Page images and extracted text:
# # # #
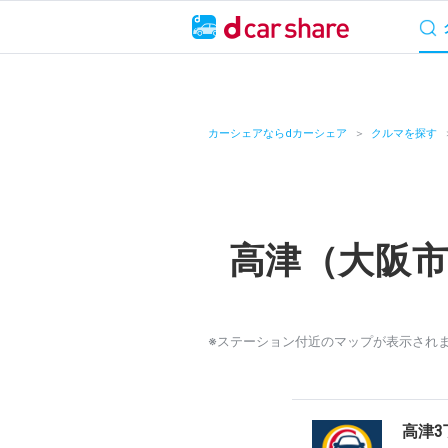
サービス概要
料
キャンペーン
カーシェアならdカーシェア
クルマを探す
カーシェア
レンタカー
高津（大阪
よくあるご質問・
お知らせ
※ステーション付近のマップが表示され
特集
アプリの使い方
高津3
# # # #
* _Task requirements_
Retype the data above in full, exactly as it stands, and skip any image.

* _Problem solution_
サービス概要
料
キャンペーン
カーシェアならdカーシェア
クルマを探す
カーシェア
レンタカー
高津（大阪
よくあるご質問・
お知らせ
※ステーション付近のマップが表示され
特集
アプリの使い方
高津3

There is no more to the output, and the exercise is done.